Power9 System Firmware
Applies
to: 9040-MR9
This document provides information about the installation of
Licensed
Machine or Licensed Internal Code, which is sometimes referred to
generically
as microcode or firmware.
Contents
1.0
Systems Affected
This
package provides firmware for Power
Systems E950 (9040-MR9) servers
only.
The firmware level in this package is:
1.1 Minimum HMC Code Level
This section is intended to describe the "Minimum HMC Code Level"
required by the System Firmware to complete the firmware installation
process. When installing the System Firmware, the HMC level must be
equal to or higher than the "Minimum HMC Code Level" before starting
the system firmware update. If the HMC managing the server
targeted for the System Firmware update is running a code level lower
than the "Minimum HMC
Code Level" the firmware update will not proceed.
The
Minimum HMC Code levels for this firmware for HMC x86, ppc64
or ppc64le are listed below.
x86 - This term is used to reference the
legacy HMC
that runs on x86/Intel/AMD hardware for the Virtual HMC that can run on
the Intel
hypervisors (KVM, XEN, VMWare ESXi).
- The
Minimum HMC Code level for this firmware is: HMC V9R2M950
(PTF MH01869).
Note: The 7042-CR9 is the ONLY
Machine Type HMC appliances for x86 supported for the
Minimum HMC level.
- Although the Minimum HMC Code level for this firmware is listed
above, V9R2, HMC V9R2M951.2 (PTF
MH01892) or
higher is recommended to avoid an issue that can cause the HMC to lose
connections to all servers for a brief time with service events
E2FF1409 and E23D040A being reported. This will cause all running
server tasks such as server firmware upgrade to fail.
ppc64 or ppc64le - describes the Linux code that is compiled to
run on Power-based servers or LPARS (Logical Partitions)
- The
Minimum HMC Code level for this firmware is: HMC V9R2M950 (PTF
MH01870).
- Although the Minimum HMC Code level for this firmware is listed
above, V9R2, HMC V9R2M951.2 (PTF MH01893) or
higher is recommended to avoid an issue that can cause the HMC to lose
connections to all servers for a brief time with service events
E2FF1409 and E23D040A being reported.

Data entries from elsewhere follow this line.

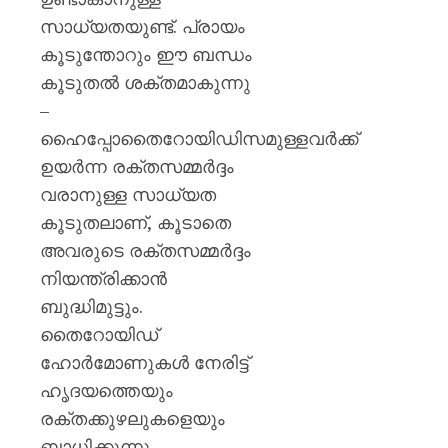
സാധ്യതയുണ്ട്. പ്രായം
കൂടുന്തോറും ഈ ബന്ധം
കൂടുതൽ ശക്തമാകുന്നു
–
ഹൈപ്പോതൈറോയിഡിസമുള്ളവർക്ക്
ഉയർന്ന രക്തസമ്മർദ്ദം
വരാനുള്ള സാധ്യത
കൂടുതലാണ്, കൂടാതെ
അവരുടെ രക്തസമ്മർദ്ദം
നിയന്ത്രിക്കാൻ
ബുദ്ധിമുട്ടും.
തൈറോയിഡ്
ഹോർമോണുകൾ നേരിട്ട്
ഹൃദയത്തെയും
രക്തക്കുഴലുകളെയും
ബാധിക്കുന്നു.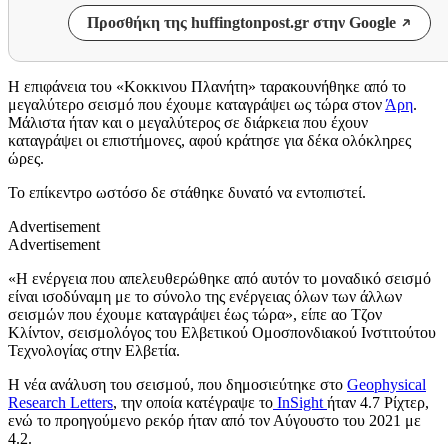
Προσθήκη της huffingtonpost.gr στην Google
Η επιφάνεια του «Κοκκινου Πλανήτη» ταρακουνήθηκε από το
μεγαλύτερο σεισμό που έχουμε καταγράψει ως τώρα στον
Άρη
.
Μάλιστα ήταν και ο μεγαλύτερος σε διάρκεια που έχουν
καταγράψει οι επιστήμονες, αφού κράτησε για δέκα ολόκληρες
ώρες.
Το επίκεντρο ωστόσο δε στάθηκε δυνατό να εντοπιστεί.
Advertisement
Advertisement
«Η ενέργεια που απελευθερώθηκε από αυτόν το μοναδικό σεισμό
είναι ισοδύναμη με το σύνολο της ενέργειας όλων των άλλων
σεισμών που έχουμε καταγράψει έως τώρα», είπε αο Τζον
Κλίντον, σεισμολόγος του Ελβετικού Ομοσπονδιακού Ινστιτούτου
Τεχνολογίας στην Ελβετία.
Η νέα ανάλυση του σεισμού, που δημοσιεύτηκε στο
Geophysical
Research Letters
, την οποία κατέγραψε το
InSight
ήταν 4.7 Ρίχτερ,
ενώ το προηγούμενο ρεκόρ ήταν από τον Αύγουστο του 2021 με
4.2.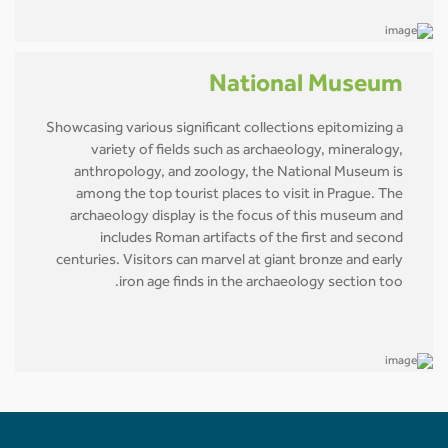
National Museum
Showcasing various significant collections epitomizing a
variety of fields such as archaeology, mineralogy,
anthropology, and zoology, the National Museum is
among the top tourist places to visit in Prague. The
archaeology display is the focus of this museum and
includes Roman artifacts of the first and second
centuries. Visitors can marvel at giant bronze and early
iron age finds in the archaeology section too.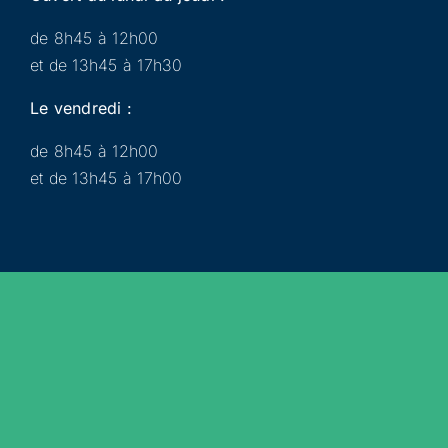
de 8h45 à 12h00
et de 13h45 à 17h30
Le vendredi :
de 8h45 à 12h00
et de 13h45 à 17h00
Municipalité
Services
Participer
Loisirs
Actualités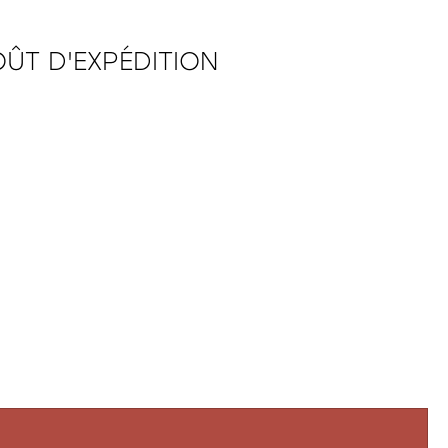
ÛT D'EXPÉDITION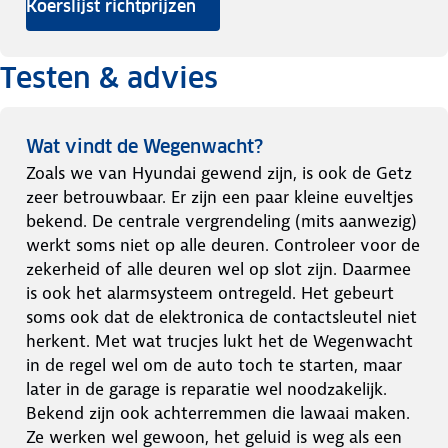
Koerslijst richtprijzen
Testen & advies
Wat vindt de Wegenwacht?
Zoals we van Hyundai gewend zijn, is ook de Getz
zeer betrouwbaar. Er zijn een paar kleine euveltjes
bekend. De centrale vergrendeling (mits aanwezig)
werkt soms niet op alle deuren. Controleer voor de
zekerheid of alle deuren wel op slot zijn. Daarmee
is ook het alarmsysteem ontregeld. Het gebeurt
soms ook dat de elektronica de contactsleutel niet
herkent. Met wat trucjes lukt het de Wegenwacht
in de regel wel om de auto toch te starten, maar
later in de garage is reparatie wel noodzakelijk.
Bekend zijn ook achterremmen die lawaai maken.
Ze werken wel gewoon, het geluid is weg als een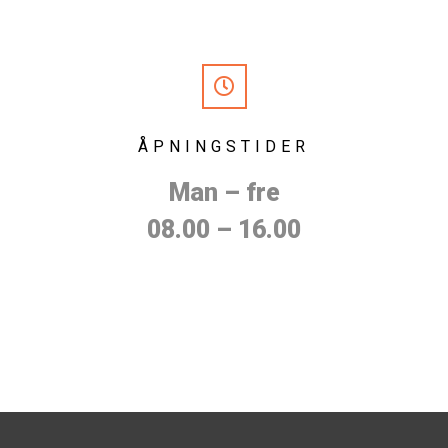
ÅPNINGSTIDER
Man – fre
08.00 – 16.00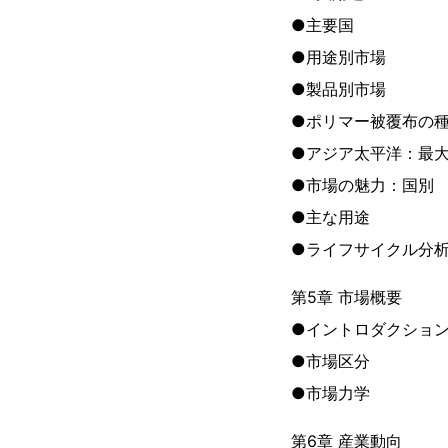
●主要国
●用途別市場
●製品別市場
●ポリマー被覆布の
●アジア太平洋：最
●市場の魅力：国別
●主な用途
●ライフサイクル分
第5章 市場概要
●イントロダクショ
●市場区分
●市場力学
第6章 産業動向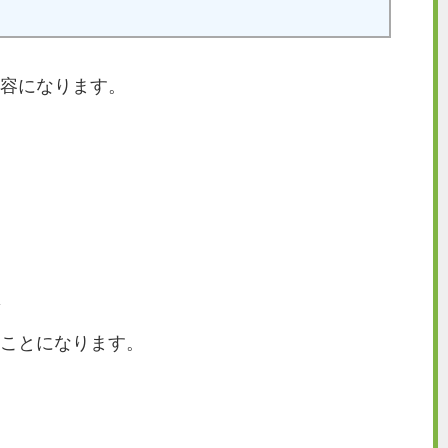
容になります。
ことになります。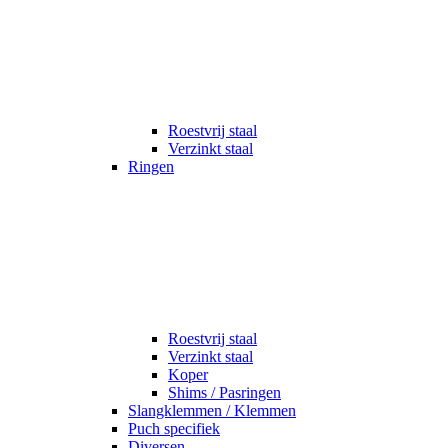
Roestvrij staal
Verzinkt staal
Ringen
Roestvrij staal
Verzinkt staal
Koper
Shims / Pasringen
Slangklemmen / Klemmen
Puch specifiek
Diversen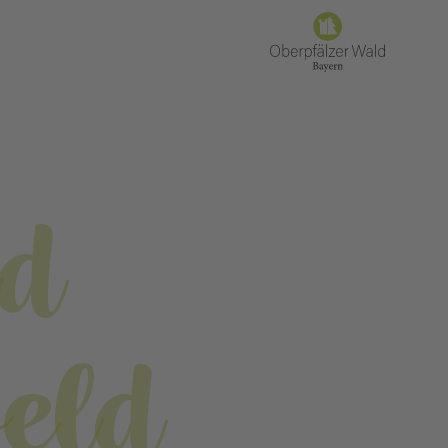
d
eld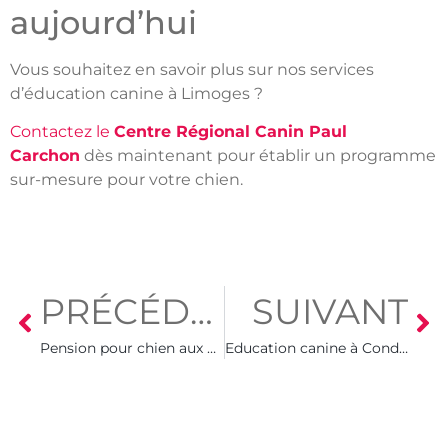
aujourd’hui
Vous souhaitez en savoir plus sur nos services
d’éducation canine à Limoges ?
Contactez le
Centre Régional Canin Paul
Carchon
dès maintenant pour établir un programme
sur-mesure pour votre chien.
PRÉCÉDENT
SUIVANT
Pension pour chien aux alentours de Limoges
Education canine à Condat-sur-Vienne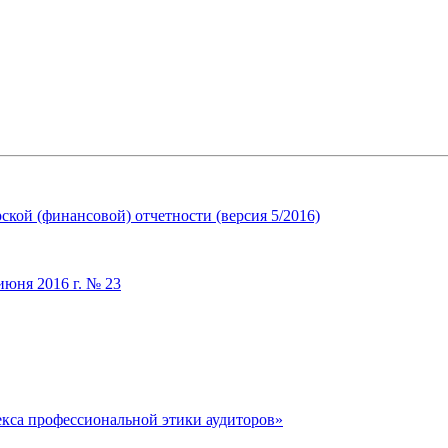
кой (финансовой) отчетности (версия 5/2016)
июня 2016 г. № 23
екса профессиональной этики аудиторов»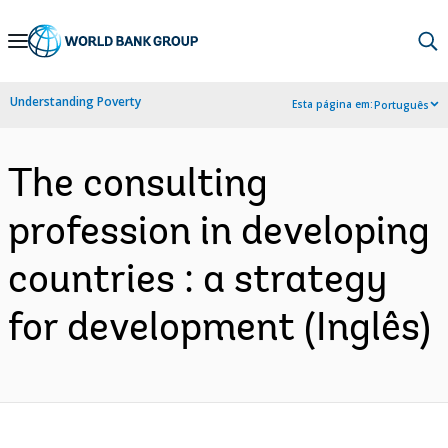
Skip
to
Main
Understanding Poverty
Esta página em:
Português
Navigation
The consulting
profession in developing
countries : a strategy
for development (Inglês)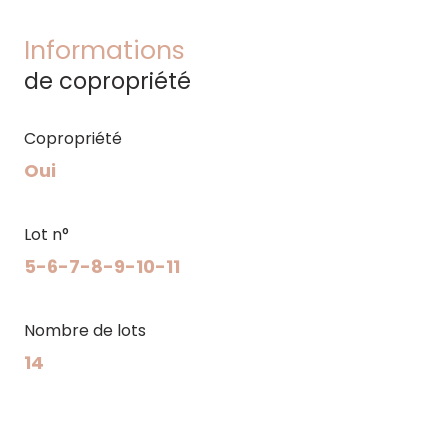
Informations
de copropriété
Copropriété
Oui
Lot n°
5-6-7-8-9-10-11
Nombre de lots
14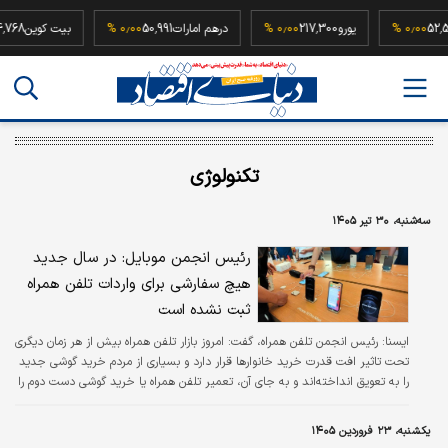
52,500,00
۰٫۰۰ %
یورو
217,300
۰٫۰۰ %
درهم امارات
50,991
۰٫۰۰ %
بیت کوی
تکنولوژی
سه‌شنبه، ۳۰ تیر ۱۴۰۵
رئیس انجمن موبایل: در سال جدید
هیچ سفارشی برای واردات تلفن همراه
ثبت نشده است
ایسنا:
رئیس انجمن تلفن همراه، گفت: امروز بازار تلفن همراه بیش از هر زمان دیگری
تحت تاثیر افت قدرت خرید خانوارها قرار دارد و بسیاری از مردم خرید گوشی جدید
را به تعویق انداخته‌اند و به جای آن، تعمیر تلفن همراه یا خرید گوشی دست دوم را
ترجیح می‌دهند.
یکشنبه، ۲۳ فروردین ۱۴۰۵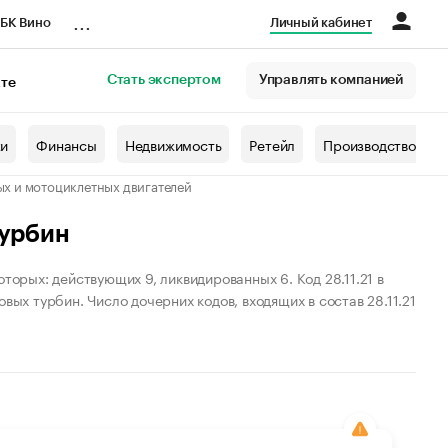
...
БК Вино
Личный кабинет
Стать экспертом
Управлять компанией
кте
азета
жи
Финансы
Недвижимость
Ретейл
Производство
ых и мотоциклетных двигателей
турбин
торых: действующих 9, ликвидированных 6. Код 28.11.21 в
вых турбин. Число дочерних кодов, входящих в состав 28.11.21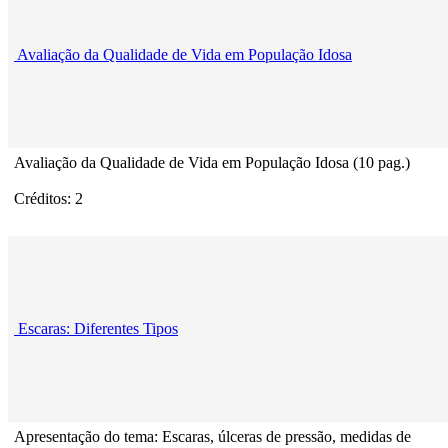
Avaliação da Qualidade de Vida em População Idosa
Avaliação da Qualidade de Vida em População Idosa (10 pag.)
Créditos: 2
Escaras: Diferentes Tipos
Apresentação do tema: Escaras, úlceras de pressão, medidas de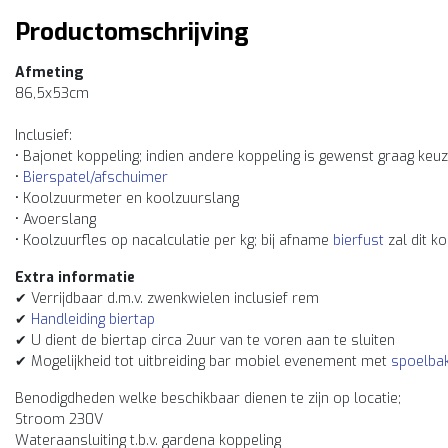
Productomschrijving
Afmeting
86,5x53cm
Inclusief:
• Bajonet koppeling; indien andere koppeling is gewenst graag keu
•
Bierspatel/afschuimer
• Koolzuurmeter en koolzuurslang
• Avoerslang
• Koolzuurfles op nacalculatie per kg; bij afname
bierfust
zal dit 
Extra informatie
✔ Verrijdbaar d.m.v. zwenkwielen inclusief rem
✔
Handleiding biertap
✔ U dient de biertap circa 2uur van te voren aan te sluiten
✔ Mogelijkheid tot uitbreiding bar mobiel evenement met
spoelba
Benodigdheden welke beschikbaar dienen te zijn op locatie;
Stroom 230V
Wateraansluiting t.b.v. gardena koppeling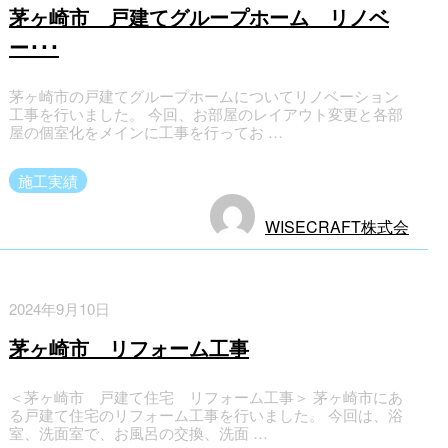
茅ヶ崎市 戸建てグループホーム リノベ
ー･･･
茅ヶ崎市の戸建てグループホームについてリノベーション
工事を行いました。 今回、お部屋のレイアウト変更と各部
屋の個室化をメインに工事を行ってお …
施工実績
WISECRAFT株式会
社
2024年9月10日
茅ヶ崎市 リフォーム工事
＜茅ヶ崎市 戸建て住宅 リフォーム工事＞ 茅ヶ崎市にあ
る戸建て住宅のリフォーム工事を行いました。 今回は、浴
室、洗面室で、お風呂の交換、洗面 …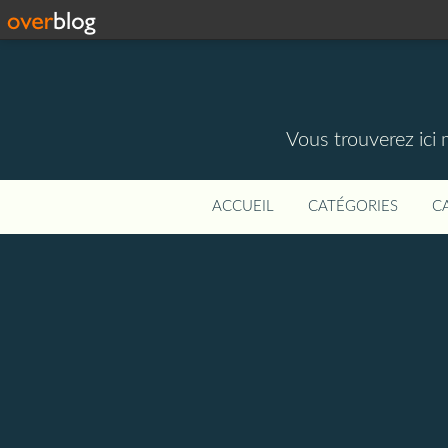
Vous trouverez ici 
ACCUEIL
CATÉGORIES
C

This will cause all running
server tasks such as server firmware upgrade to fail.
The
Minimum HMC level supports the following HMC models:
x86 - KVM, XEN, VMWare ESXi (6.0/6.5)
ppc64le - 7063-CR1,vHMC on PowerVM (POWER8 and POWER9 systems
For
information
concerning HMC
releases and the latest PTFs,
go
to the following URL to access Fix Central:
http://www-933.ibm.com/support/fixcentral/
For specific fix level
information on key components of IBM
Power Systems running the AIX, IBM i and Linux operating systems, we
suggest using the Fix Level Recommendation Tool (FLRT):
http://www14.software.ibm.com/webapp/set2/flrt/home
NOTES:
-You must be logged in as hscroot in order for the
firmware
installation to complete correctly.
- Systems Director Management Console (SDMC) does not support this
System Firmware level
2.0 Important
Information
Concurrent firmware update of certain
SR-IOV adapters needs AIX/VIOS fix
If the adapter firmware level in this service pack is
concurrently applied, AIX and VIOS VFs may become failed. To prevent
the VF failure, the VIOS and AIX partitions must have the fix for
IJ44288 (or a sibling APAR) applied prior to concurrently updating
SR-IOV adapter firmware. AIX/VIOS SPs Spring 2023 will ship this
fix. Until then, interim fixes (ifixes) are available from https://aix.software.ibm.com/aix/efixes/ij44288/
or by calling IBM support if an ifix is required for a different level.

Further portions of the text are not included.